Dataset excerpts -
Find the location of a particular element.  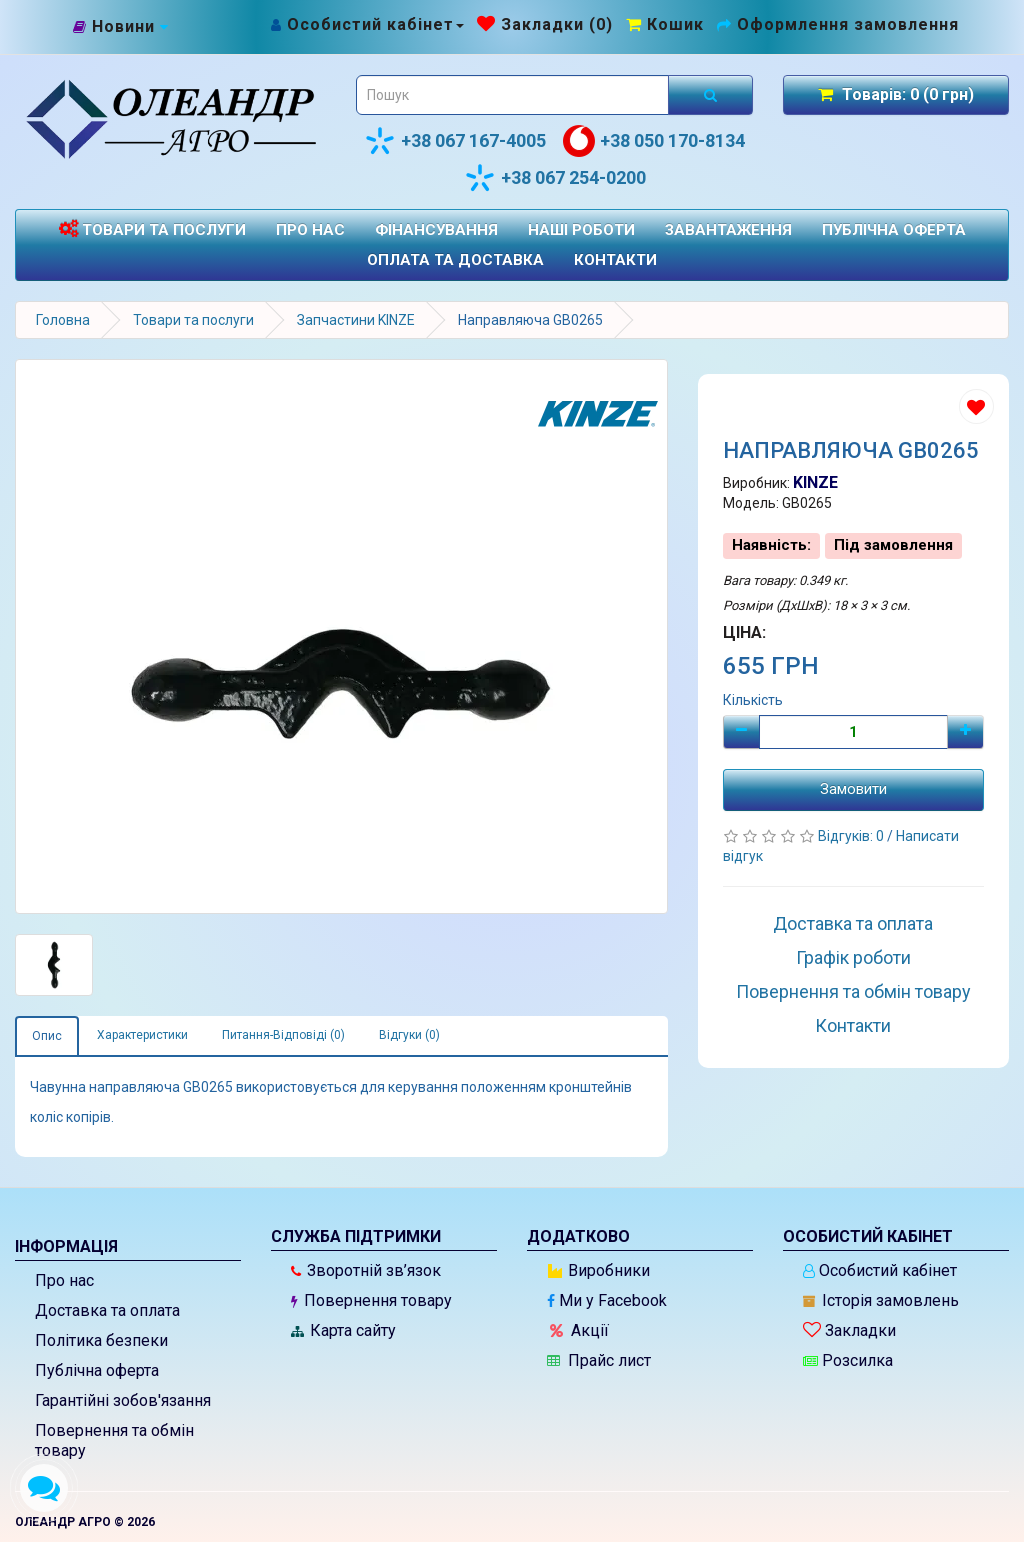

Особистий кабінет is located at coordinates (880, 1270).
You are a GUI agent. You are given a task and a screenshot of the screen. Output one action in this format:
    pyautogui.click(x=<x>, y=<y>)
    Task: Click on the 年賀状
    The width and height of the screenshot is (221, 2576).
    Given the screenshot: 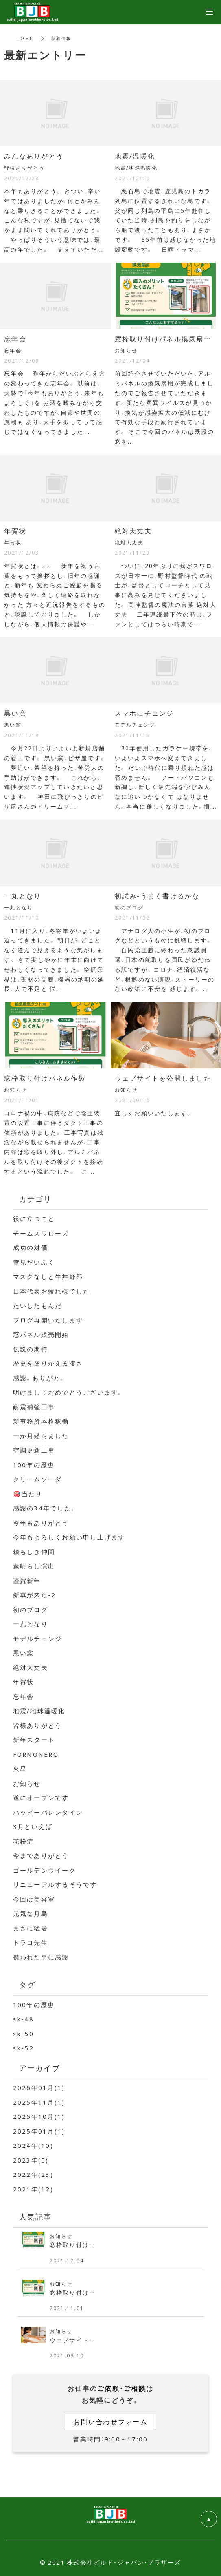 What is the action you would take?
    pyautogui.click(x=23, y=1681)
    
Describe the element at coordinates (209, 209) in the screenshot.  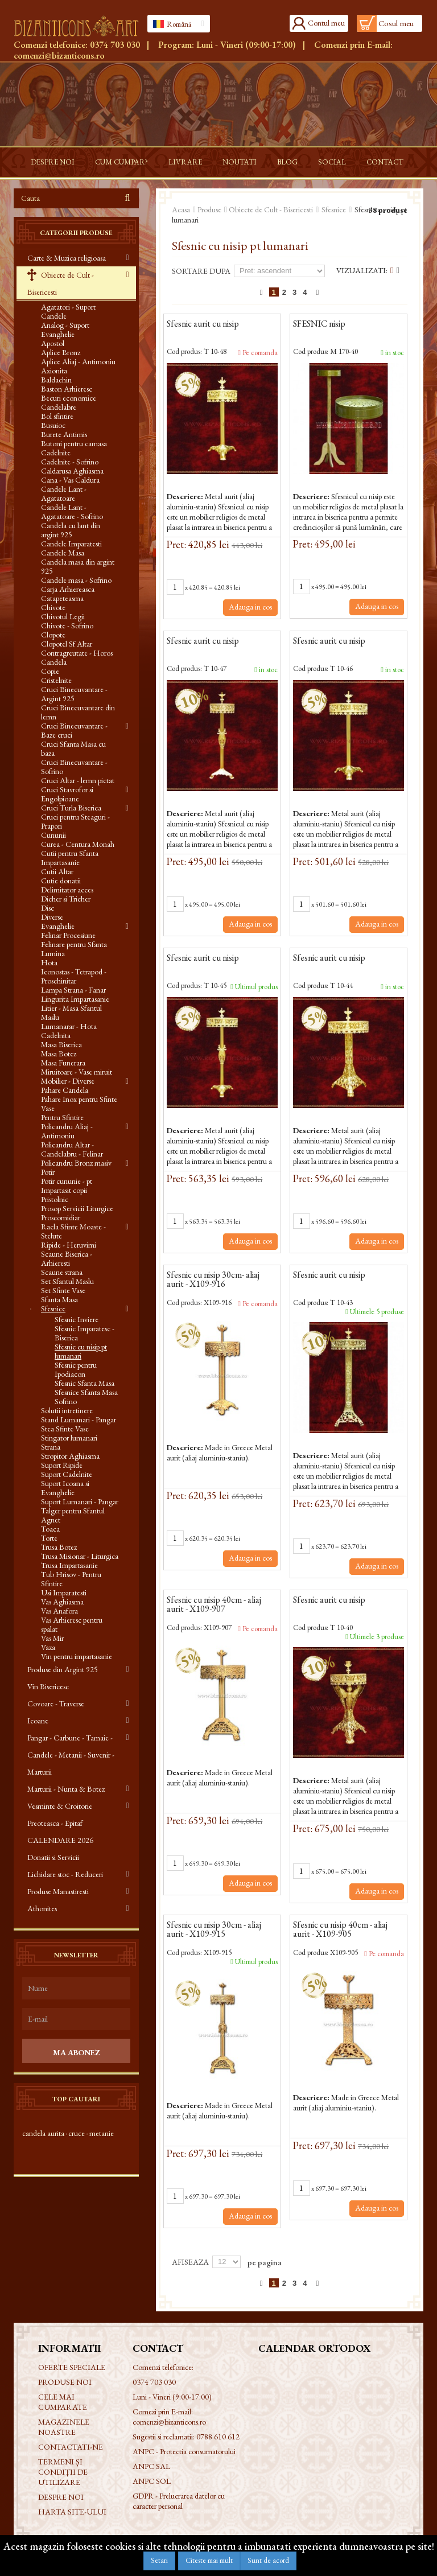
I see `Produse` at that location.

YOUR ASSIGNMENT -
From the first line of the records through the line with "Task: Click on the 年賀状", reproduce each line exactly and leave the pictures out.

ANSWER TO THIS EXERCISE -
Find the location of a particular element.  

Особистий кабінет is located at coordinates (880, 1270).
You are a GUI agent. You are given a task and a screenshot of the screen. Output one action in this format:
    pyautogui.click(x=<x>, y=<y>)
    Task: Click on the 年賀状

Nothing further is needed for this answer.